*Assignment*
From the listing below, copy out every line where the word "луком" appears.

*Data shown*
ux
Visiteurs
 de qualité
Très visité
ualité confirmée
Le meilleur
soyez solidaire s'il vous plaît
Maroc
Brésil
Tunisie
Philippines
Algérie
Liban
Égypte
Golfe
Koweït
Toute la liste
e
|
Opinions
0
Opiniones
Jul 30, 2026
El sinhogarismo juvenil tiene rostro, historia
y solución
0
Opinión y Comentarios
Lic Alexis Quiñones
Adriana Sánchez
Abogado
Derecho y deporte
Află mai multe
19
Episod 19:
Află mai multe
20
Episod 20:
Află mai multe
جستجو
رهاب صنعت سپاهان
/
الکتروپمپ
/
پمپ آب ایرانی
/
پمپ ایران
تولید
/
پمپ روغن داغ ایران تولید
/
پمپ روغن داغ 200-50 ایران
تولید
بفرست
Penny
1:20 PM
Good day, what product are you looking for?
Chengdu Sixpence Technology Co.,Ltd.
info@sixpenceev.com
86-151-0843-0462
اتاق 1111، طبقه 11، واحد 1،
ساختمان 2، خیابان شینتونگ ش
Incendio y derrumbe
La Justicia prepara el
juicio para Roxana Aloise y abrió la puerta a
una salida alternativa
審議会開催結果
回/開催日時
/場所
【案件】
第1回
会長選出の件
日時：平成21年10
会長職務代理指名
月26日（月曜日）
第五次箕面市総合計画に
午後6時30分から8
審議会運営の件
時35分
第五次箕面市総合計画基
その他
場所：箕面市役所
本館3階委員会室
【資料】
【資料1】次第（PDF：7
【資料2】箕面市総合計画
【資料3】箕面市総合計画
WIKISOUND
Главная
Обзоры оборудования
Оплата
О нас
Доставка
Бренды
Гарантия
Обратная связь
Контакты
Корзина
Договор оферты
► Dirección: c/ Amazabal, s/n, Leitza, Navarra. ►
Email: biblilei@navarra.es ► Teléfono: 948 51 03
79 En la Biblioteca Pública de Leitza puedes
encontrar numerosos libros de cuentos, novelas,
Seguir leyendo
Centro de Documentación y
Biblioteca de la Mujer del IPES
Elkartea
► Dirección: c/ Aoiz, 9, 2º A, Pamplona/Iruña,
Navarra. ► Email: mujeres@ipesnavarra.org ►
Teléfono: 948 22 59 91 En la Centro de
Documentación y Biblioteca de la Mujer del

--

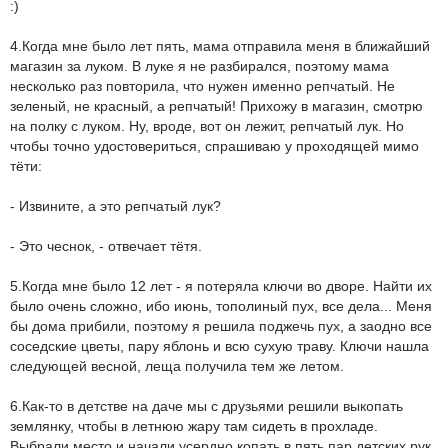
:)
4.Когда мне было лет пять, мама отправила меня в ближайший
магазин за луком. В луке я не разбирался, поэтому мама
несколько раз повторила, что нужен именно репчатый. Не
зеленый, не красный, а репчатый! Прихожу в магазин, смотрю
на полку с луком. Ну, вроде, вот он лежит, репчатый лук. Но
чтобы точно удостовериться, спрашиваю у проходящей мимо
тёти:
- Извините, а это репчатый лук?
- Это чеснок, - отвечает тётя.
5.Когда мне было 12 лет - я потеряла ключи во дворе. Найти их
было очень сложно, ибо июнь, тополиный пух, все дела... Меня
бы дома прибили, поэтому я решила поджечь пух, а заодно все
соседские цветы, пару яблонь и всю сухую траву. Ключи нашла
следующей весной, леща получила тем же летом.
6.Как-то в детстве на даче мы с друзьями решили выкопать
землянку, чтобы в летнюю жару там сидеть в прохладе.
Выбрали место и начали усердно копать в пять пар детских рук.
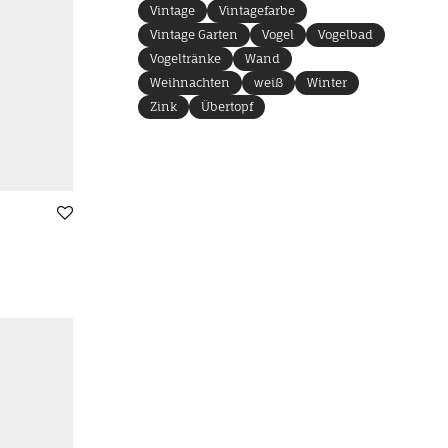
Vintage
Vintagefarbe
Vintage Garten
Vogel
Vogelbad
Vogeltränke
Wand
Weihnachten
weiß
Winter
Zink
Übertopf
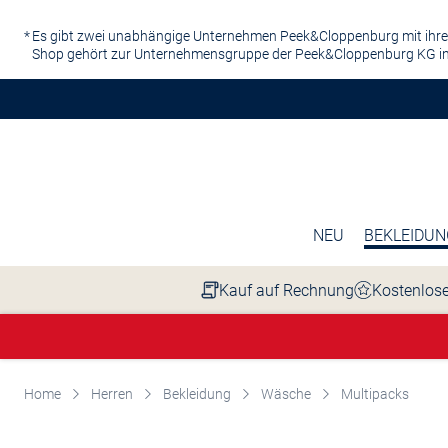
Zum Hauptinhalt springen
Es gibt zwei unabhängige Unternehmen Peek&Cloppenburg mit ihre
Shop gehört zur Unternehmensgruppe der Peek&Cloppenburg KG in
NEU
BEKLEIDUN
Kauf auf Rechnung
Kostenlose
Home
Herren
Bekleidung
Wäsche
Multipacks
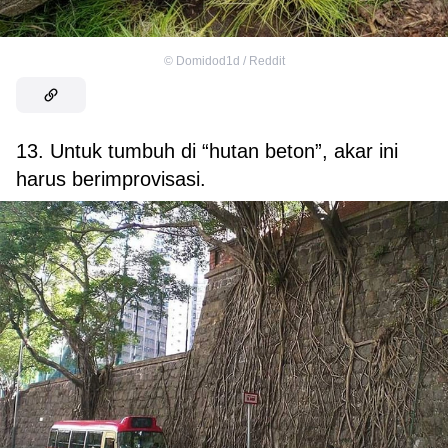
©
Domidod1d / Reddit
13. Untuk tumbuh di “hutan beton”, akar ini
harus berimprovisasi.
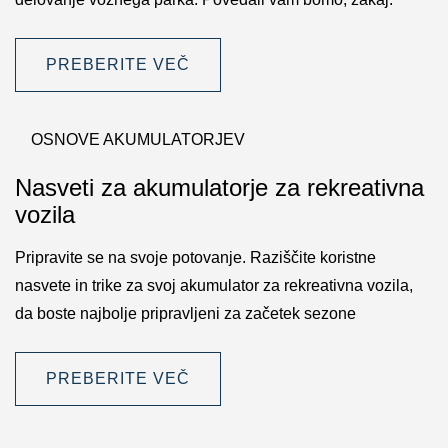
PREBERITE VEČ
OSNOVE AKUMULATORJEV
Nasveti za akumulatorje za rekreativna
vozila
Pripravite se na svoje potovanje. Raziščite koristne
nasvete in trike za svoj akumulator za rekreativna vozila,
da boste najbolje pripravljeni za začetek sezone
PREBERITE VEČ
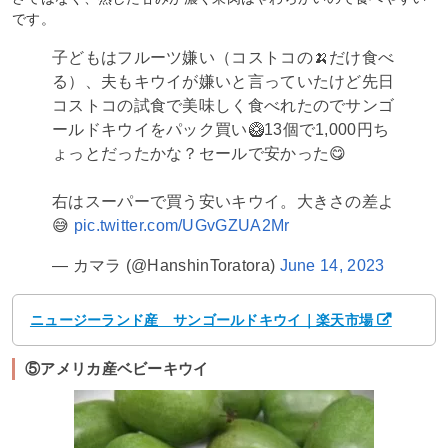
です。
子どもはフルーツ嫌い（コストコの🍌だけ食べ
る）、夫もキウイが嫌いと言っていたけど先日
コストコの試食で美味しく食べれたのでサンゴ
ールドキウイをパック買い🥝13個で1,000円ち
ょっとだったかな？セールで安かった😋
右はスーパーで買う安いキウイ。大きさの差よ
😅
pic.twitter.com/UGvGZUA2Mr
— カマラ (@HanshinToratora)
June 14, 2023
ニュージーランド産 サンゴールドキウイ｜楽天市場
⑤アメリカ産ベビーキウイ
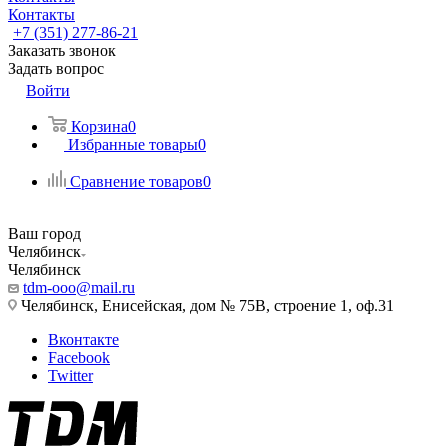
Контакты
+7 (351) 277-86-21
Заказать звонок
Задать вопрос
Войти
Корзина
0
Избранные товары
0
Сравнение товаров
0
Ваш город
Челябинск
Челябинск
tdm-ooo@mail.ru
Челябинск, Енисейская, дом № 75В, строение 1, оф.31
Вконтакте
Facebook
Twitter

*Written response*
магазин за луком. В луке я не разбирался, поэтому мама
на полку с луком. Ну, вроде, вот он лежит, репчатый лук. Но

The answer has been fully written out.